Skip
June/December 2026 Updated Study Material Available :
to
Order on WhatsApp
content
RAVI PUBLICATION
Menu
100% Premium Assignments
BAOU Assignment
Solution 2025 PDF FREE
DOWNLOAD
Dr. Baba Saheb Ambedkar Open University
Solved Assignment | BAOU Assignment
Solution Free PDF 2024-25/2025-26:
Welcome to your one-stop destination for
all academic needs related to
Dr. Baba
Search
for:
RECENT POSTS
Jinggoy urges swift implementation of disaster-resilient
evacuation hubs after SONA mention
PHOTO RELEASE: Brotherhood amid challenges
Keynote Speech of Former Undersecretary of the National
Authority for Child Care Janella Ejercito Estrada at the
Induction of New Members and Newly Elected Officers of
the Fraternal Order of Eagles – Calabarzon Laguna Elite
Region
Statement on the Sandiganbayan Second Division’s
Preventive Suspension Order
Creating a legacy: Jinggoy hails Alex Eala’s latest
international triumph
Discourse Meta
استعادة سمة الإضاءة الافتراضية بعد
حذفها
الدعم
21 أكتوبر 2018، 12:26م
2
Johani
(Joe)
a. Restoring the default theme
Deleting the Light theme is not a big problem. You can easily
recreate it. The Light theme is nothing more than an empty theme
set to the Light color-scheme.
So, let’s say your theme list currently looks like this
==
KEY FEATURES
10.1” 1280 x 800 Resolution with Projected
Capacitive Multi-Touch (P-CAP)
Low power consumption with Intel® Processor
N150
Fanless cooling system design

* [Work instruction]: Could you return exactly the stretch of the data above that starts at the line with "Order on WhatsApp" and ends at the line with "Keynote Speech of", both lines included?

* [Response for this exercise]:
Order on WhatsApp
content
RAVI PUBLICATION
Menu
100% Premium Assignments
BAOU Assignment
Solution 2025 PDF FREE
DOWNLOAD
Dr. Baba Saheb Ambedkar Open University
Solved Assignment | BAOU Assignment
Solution Free PDF 2024-25/2025-26:
Welcome to your one-stop destination for
all academic needs related to
Dr. Baba
Search
for:
RECENT POSTS
Jinggoy urges swift implementation of disaster-resilient
evacuation hubs after SONA mention
PHOTO RELEASE: Brotherhood amid challenges
Keynote Speech of Former Undersecretary of the National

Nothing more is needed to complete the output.